Justice has held the position of editor in chief of Early Childhood Research Quarterly, Editor of the American Journal of Speech-Language Pathology, and Editor of the Language, Speech, and Hearing Services in Schools.

== Biography ==
Justice received her Bachelor of Arts degree (1992) and BSEd (1996) from Ohio University. She continued her education there receiving her PhD in Speech Hearing Sciences in 2000 under the advisement of Helen K. Ezell. Justice's early research with Ezell investigated ways parents of children diagnosed with speech delays engaged with their children during story time. Their research revealed that parents' questions to their children about the books tended to focus entirely on the pictures and not on the print. Justice's doctoral dissertation, titled "An experimental evaluation of an intervention to stimulate written language awareness in preschool children from low-income households" initiated a program of research on literacy interventions.

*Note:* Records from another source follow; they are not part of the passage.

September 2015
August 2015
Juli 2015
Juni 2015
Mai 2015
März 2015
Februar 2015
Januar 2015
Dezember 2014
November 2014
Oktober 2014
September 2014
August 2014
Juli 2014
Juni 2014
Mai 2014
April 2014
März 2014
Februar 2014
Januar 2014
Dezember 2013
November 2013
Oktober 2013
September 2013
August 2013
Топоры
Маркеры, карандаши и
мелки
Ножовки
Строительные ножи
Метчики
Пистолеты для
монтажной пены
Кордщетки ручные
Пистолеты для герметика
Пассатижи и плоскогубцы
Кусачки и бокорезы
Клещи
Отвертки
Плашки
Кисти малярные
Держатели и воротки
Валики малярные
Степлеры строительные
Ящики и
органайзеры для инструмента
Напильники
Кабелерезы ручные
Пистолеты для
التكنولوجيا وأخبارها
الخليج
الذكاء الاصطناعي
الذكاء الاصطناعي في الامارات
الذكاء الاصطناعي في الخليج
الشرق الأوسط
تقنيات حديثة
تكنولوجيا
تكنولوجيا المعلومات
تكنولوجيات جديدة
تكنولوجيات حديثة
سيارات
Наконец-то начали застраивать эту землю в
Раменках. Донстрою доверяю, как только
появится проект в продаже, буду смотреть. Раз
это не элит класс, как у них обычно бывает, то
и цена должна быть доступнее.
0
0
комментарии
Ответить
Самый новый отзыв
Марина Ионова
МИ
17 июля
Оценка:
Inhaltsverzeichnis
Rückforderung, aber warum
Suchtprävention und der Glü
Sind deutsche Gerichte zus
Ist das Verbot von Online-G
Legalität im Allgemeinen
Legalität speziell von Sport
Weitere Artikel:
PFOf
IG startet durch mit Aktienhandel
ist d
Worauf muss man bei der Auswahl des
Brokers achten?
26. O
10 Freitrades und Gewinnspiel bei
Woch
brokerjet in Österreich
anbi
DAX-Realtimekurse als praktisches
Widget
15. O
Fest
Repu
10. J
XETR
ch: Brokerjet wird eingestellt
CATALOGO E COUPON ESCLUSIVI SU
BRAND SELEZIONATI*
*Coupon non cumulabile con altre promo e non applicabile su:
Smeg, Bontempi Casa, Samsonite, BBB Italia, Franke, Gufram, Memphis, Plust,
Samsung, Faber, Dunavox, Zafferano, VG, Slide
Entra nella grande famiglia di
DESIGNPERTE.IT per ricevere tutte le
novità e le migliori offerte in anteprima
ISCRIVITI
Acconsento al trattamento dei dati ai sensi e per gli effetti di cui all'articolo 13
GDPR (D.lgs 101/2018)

Justice joined the faculty of the School of Education and Human Development (formerly the Curry School of Education) at the University of Virginia where she developed a program of translational research on children's emergent literacy and early interventions to promote reading. She subsequently moved to Ohio State University where serves as the director of the Pre-School Language and Literacy Research Lab and as the CCEC executive director of The Crane Center for Early Childhood Research and Policy.

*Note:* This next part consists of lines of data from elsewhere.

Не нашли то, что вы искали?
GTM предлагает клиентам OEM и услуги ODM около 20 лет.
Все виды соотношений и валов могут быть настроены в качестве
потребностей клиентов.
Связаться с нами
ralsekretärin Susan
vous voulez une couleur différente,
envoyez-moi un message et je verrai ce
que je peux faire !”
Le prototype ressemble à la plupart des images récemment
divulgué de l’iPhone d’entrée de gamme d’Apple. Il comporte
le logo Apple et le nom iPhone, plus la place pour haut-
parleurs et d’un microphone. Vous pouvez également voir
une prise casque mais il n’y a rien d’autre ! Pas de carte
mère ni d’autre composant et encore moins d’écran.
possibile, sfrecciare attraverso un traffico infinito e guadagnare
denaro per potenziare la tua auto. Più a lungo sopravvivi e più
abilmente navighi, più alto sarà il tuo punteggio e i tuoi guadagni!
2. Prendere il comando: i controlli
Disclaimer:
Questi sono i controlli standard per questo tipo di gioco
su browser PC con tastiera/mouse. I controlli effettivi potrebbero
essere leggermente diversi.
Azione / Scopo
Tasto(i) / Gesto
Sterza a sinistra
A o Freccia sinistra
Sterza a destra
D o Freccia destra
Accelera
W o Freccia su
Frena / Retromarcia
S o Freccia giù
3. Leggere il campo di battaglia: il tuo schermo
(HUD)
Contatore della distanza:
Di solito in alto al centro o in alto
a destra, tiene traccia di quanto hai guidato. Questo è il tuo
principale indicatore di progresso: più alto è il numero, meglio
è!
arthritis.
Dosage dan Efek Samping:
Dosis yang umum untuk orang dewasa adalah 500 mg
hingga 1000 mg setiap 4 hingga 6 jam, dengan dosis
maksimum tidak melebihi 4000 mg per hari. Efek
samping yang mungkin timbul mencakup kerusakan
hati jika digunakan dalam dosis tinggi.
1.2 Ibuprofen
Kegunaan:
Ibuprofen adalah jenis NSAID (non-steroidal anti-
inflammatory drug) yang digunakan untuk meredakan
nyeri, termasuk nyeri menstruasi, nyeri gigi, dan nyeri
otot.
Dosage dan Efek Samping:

Justice's research has been funded by numerous grants from agencies including the National Institutes of Health (NIH) and the Institute of Education Sciences. She has been a visiting scholar at the University of Canterbury (supported by an Erskine Fellowship), the University of Zagreb (supported by a Fulbright Scholar Award) and the University of Bologna.

== Research ==
Justice's research has focused on early interventions to support emergent literacy, especially for children growing up in low-income families and for children with specific language impairment (also known as developmental language disorder). Her collaborative research highlights the role of parent involvement in literacy interventions and the need for professional development to support teachers of children growing up in at-risk economic circumstances. Other research has investigated effects of poverty on toddler's early language skills and the impact of quality preschool programs on children's academic gains.

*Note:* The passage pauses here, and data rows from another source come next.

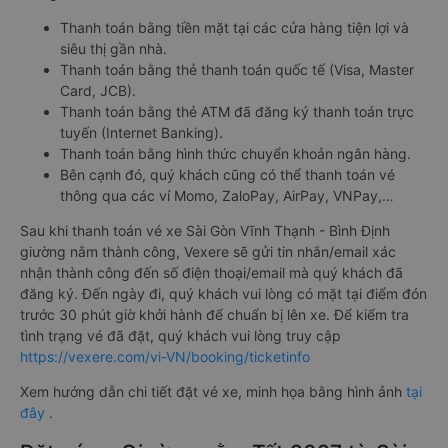
Thanh toán bằng tiền mặt tại các cửa hàng tiện lợi và
siêu thị gần nhà.
Thanh toán bằng thẻ thanh toán quốc tế (Visa, Master
Card, JCB).
Thanh toán bằng thẻ ATM đã đăng ký thanh toán trực
tuyến (Internet Banking).
Thanh toán bằng hình thức chuyển khoản ngân hàng.
Bên cạnh đó, quý khách cũng có thể thanh toán vé
thông qua các ví Momo, ZaloPay, AirPay, VNPay,…
Sau khi thanh toán vé xe Sài Gòn Vĩnh Thạnh - Bình Định
giường nằm thành công, Vexere sẽ gửi tin nhắn/email xác
nhận thành công đến số điện thoại/email mà quý khách đã
đăng ký. Đến ngày đi, quý khách vui lòng có mặt tại điểm đón
trước 30 phút giờ khởi hành để chuẩn bị lên xe. Để kiểm tra
tình trạng vé đã đặt, quý khách vui lòng truy cập
https://vexere.com/vi-VN/booking/ticketinfo
Xem hướng dẫn chi tiết đặt vé xe, minh họa bằng hình ảnh
tại
đây
.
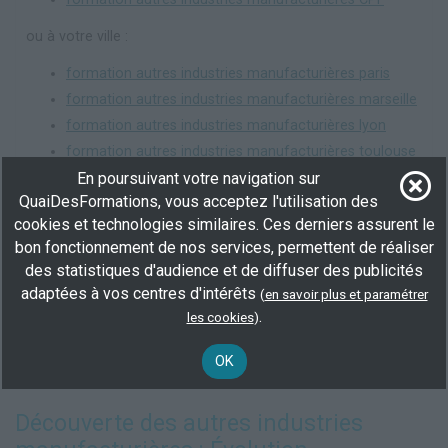
ou à votre ville :
formation autres industries manufacturières paris
formation autres industries manufacturières marseille
formation autres industries manufacturières lyon
formation autres industries manufacturières toulouse
En poursuivant votre navigation sur
formation autres industries manufacturières nice
QuaiDesFormations, vous acceptez l'utilisation des
formation autres industries manufacturières nantes
cookies et technologies similaires. Ces derniers assurent le
formation autres industries manufacturières
bon fonctionnement de nos services, permettent de réaliser
montpellier
des statistiques d'audience et de diffuser des publicités
formation autres industries manufacturières
adaptées à vos centres d'intérêts
(
en savoir plus et paramétrer
strasbourg
.
les cookies
)
formation autres industries manufacturières bordeaux
formation autres industries manufacturières lille
OK
Découverte des autres industries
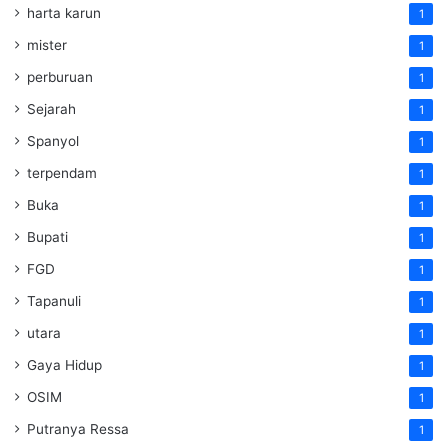
harta karun
1
mister
1
perburuan
1
Sejarah
1
Spanyol
1
terpendam
1
Buka
1
Bupati
1
FGD
1
Tapanuli
1
utara
1
Gaya Hidup
1
OSIM
1
Putranya Ressa
1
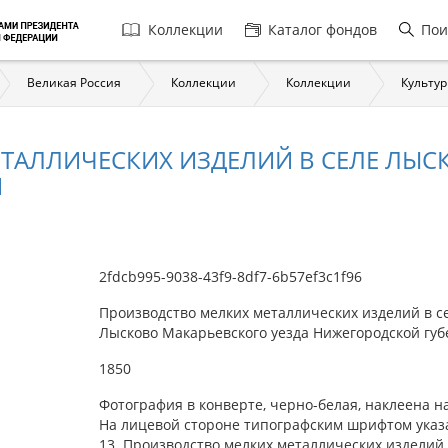
Главная
Коллекции
Каталог фондов
Пои
навигация
Великая Россия
Коллекции
Коллекции
Культур
ТАЛЛИЧЕСКИХ ИЗДЕЛИЙ В СЕЛЕ ЛЫС
И
2fdcb995-9038-43f9-8df7-6b57ef3c1f96
Производство мелких металлических изделий в с
Лысково Макарьевского уезда Нижегородской гу
1850
Фотография в конверте, черно-белая, наклеена на
На лицевой стороне типографским шрифтом указ
13. Производство мелких металлических изделий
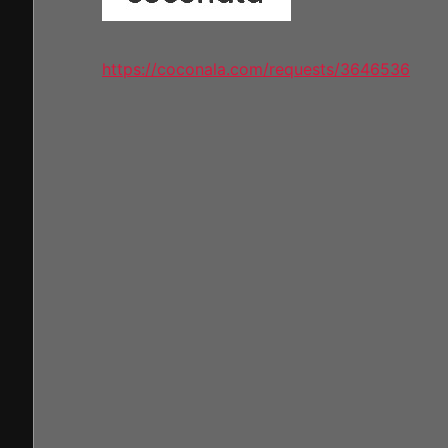
https://coconala.com/requests/3646536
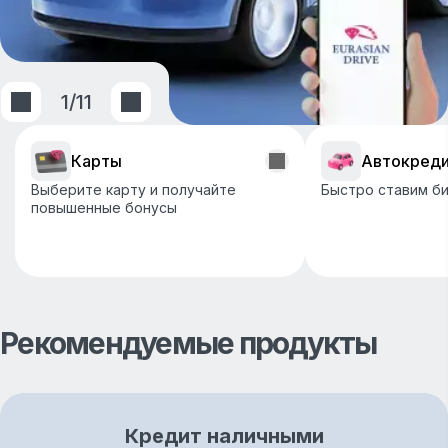
1
/
11
Карты
Автокред
Выберите карту и получайте
Быстро ставим би
повышенные бонусы
Рекомендуемые продукты
Кредит наличными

Justice and her collaborators received the ASHA Editor's Award for their 2004 article "Relations among maternal, child, and demographic factors and the persistence of preschool language impairment." This article used data from the National Institute of Child Health and Human Development Study of Early Child Care to examine language outcomes of children, who at the age of 3 appeared to exhibit specific language impairment. At age 4.5, over half of the children show a persistent language impairment, with maternal depression identified as a risk factor in the children's prognosis.

Justice and her colleagues have used shared storybook reading as a context for early intervention, and stress the importance of emphasizing print over pictures while reading to develop children's literacy awareness. Her research team has tied early exposure to picture books to the so-called Million Word Gap.

== Representative publications ==

- Justice, L. M., & Ezell, H. K. (2002). Use of storybook reading to increase print awareness in at-risk children. American Journal of Speech-Language Pathology, 11(1), 17-29.
- Justice, L. M., Kaderavek, J. N., Fan, X., Sofka, A., & Hunt, A. (2009). Accelerating preschoolers’ early literacy development through classroom-based teacher-child storybook reading and explicit print referencing. Language, Speech, and Hearing Services in Schools, 40(1), 67–85.
- Justice, L. M., Mashburn, A. J., Hamre, B. K., & Pianta, R. C. (2008). Quality of language and literacy instruction in preschool classrooms serving at-risk pupils. Early Childhood Research Quarterly, 23(1), 51-68.
- Justice, L. M., Meier, J., & Walpole, S. (2005). Learning new words from storybooks: An efficacy study with at-risk kindergartners. Language, Speech, and Hearing Services in Schools, 36, 17-32.
- Justice, L. M., & Pullen, P. C. (2003). Promising Interventions for Promoting Emergent Literacy Skills: Three Evidence-Based Approaches. Topics in Early Childhood Special Education, 23(3), 99–113.